# converge or diverge

• Aug 15th 2009, 03:01 PM
johntuan
converge or diverge
Can you guys check my work to see if I did it right

the function is [(n^2)(2^n-1)]/(-5^n)

so what i did was use the nth root test and got (n^(2/n))/10..(is the lim of n^(2/n) equal to 1??..i just used my calculator for this..)

so the limit of that would be 1/10 <1 therefore converge

am i right?
• Aug 15th 2009, 03:21 PM
Plato
Quote:

Originally Posted by johntuan
the function is [(n^2)(2^n-1)]/(-5^n)

There are some real notational problems to this question.

$\displaystyle -5^n$ is a negative number. $\displaystyle \sum {\frac{1}{{ - 5^n }} = - \sum {\frac{1}{{5^n }}} }$.

Do you mean $\displaystyle (-5)^n$?

Is it $\displaystyle 2^n-1$ or $\displaystyle 2^{n-1}?$
• Aug 15th 2009, 03:25 PM
johntuan
Quote:

Originally Posted by Plato
There are some real notational problems to this question.
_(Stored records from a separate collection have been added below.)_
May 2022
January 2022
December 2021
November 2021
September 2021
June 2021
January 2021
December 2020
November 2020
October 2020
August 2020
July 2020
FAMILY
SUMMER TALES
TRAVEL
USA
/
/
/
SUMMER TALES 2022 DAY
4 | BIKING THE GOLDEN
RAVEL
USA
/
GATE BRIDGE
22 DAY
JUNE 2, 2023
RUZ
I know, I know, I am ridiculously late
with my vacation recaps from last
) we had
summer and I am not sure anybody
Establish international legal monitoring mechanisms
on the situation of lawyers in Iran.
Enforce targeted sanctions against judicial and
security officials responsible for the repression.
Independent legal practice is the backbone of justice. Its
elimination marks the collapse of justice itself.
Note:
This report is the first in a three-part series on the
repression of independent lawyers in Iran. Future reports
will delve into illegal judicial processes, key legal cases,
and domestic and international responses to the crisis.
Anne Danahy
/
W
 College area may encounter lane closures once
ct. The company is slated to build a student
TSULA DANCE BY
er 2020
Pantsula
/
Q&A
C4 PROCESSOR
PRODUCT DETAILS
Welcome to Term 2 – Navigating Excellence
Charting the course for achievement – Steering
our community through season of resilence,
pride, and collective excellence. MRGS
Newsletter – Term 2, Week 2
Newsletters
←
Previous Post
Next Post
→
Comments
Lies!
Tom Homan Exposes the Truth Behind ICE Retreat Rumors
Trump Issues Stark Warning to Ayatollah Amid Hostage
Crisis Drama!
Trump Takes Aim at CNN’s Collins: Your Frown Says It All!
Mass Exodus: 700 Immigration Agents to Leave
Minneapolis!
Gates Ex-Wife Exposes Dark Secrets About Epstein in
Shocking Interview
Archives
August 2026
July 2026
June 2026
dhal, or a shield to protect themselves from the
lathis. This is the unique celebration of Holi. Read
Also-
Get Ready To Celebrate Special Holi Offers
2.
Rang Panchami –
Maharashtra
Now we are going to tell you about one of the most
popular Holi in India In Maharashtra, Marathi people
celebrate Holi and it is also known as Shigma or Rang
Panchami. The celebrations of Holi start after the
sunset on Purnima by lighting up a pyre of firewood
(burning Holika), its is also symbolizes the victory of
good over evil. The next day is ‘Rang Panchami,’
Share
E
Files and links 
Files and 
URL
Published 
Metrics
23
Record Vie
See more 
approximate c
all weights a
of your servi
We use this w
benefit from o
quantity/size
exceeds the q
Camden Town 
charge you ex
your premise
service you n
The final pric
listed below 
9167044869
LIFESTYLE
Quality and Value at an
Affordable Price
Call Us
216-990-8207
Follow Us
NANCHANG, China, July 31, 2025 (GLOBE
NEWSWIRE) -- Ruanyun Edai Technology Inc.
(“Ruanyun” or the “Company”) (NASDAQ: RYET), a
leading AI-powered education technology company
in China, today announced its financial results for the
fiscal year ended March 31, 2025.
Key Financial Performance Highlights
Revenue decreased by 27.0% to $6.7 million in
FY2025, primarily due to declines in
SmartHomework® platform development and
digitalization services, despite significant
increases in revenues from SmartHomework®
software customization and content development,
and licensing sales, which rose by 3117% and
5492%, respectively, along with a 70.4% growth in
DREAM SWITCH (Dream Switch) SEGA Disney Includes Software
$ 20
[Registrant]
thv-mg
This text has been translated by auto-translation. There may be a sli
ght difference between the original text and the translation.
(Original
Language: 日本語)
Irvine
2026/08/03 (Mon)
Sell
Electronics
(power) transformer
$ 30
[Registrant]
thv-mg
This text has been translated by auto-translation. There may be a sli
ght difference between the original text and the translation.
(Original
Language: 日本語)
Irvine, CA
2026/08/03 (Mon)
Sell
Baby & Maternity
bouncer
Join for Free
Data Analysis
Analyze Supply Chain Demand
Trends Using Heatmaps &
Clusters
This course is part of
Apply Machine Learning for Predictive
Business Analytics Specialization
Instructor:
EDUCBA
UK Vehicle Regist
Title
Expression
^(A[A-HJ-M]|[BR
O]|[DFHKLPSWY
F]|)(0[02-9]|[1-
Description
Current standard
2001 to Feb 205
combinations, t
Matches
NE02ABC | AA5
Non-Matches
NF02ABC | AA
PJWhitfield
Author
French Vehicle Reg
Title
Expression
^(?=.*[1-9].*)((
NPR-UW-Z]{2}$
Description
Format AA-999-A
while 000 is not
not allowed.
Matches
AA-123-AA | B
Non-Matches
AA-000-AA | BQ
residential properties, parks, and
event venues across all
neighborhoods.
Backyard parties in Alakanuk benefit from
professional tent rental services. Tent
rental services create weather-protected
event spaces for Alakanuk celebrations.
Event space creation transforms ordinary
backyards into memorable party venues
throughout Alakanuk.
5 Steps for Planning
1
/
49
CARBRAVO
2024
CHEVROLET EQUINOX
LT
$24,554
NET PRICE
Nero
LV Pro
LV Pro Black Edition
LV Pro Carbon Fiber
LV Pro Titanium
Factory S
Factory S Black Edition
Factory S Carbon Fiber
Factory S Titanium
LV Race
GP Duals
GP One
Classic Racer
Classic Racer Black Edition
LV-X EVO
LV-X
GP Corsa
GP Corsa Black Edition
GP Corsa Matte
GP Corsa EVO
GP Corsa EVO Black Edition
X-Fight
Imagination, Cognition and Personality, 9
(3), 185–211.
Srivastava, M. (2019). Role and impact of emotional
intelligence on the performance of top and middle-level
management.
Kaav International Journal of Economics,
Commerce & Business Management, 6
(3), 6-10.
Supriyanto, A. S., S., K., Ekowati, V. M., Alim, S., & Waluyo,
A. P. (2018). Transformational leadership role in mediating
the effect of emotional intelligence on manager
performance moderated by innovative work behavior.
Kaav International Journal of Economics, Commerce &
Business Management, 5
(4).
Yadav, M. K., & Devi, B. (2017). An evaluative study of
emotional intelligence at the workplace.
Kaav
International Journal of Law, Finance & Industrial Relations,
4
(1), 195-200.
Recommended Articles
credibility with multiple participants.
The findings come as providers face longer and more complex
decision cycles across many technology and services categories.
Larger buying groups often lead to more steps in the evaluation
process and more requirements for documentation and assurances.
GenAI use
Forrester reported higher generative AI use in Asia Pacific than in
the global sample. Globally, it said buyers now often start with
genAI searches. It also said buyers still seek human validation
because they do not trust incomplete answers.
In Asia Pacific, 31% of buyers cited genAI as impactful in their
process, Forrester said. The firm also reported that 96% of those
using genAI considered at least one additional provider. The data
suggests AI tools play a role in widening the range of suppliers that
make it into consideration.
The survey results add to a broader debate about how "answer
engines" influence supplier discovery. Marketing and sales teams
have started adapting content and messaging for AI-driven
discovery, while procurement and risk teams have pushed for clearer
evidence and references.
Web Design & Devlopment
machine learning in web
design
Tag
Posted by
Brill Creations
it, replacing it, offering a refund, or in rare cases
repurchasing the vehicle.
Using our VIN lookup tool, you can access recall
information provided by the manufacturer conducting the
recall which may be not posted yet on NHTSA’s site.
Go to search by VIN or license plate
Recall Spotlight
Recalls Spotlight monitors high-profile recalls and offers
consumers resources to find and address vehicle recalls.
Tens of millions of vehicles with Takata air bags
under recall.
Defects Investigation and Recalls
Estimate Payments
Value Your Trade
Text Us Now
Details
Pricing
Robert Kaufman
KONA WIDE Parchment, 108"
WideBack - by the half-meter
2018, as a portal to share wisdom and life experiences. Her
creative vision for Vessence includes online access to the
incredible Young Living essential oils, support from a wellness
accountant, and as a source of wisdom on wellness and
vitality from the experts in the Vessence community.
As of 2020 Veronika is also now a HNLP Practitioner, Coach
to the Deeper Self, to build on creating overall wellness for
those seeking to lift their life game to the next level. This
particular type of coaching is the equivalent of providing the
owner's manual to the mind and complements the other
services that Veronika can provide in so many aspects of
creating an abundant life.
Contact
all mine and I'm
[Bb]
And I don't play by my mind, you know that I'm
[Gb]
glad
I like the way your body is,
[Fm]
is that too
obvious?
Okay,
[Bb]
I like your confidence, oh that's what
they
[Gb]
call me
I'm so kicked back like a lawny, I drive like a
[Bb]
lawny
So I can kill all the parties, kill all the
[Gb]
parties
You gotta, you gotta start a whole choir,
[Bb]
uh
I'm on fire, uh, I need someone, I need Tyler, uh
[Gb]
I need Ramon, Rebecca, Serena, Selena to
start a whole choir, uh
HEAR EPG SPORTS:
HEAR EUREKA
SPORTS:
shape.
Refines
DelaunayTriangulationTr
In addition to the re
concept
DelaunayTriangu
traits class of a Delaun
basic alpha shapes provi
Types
$\displaystyle -5^n$ is a negative number. $\displaystyle \sum {\frac{1}{{ - 5^n }} = - \sum {\frac{1}{{5^n }}} }$.

Do you mean $\displaystyle (-5)^n$?

Is it $\displaystyle 2^n-1$ or $\displaystyle 2^{n-1}$

for the (-5), I thought it didnt matter because when using the nth-root test, its the absolute value that's using.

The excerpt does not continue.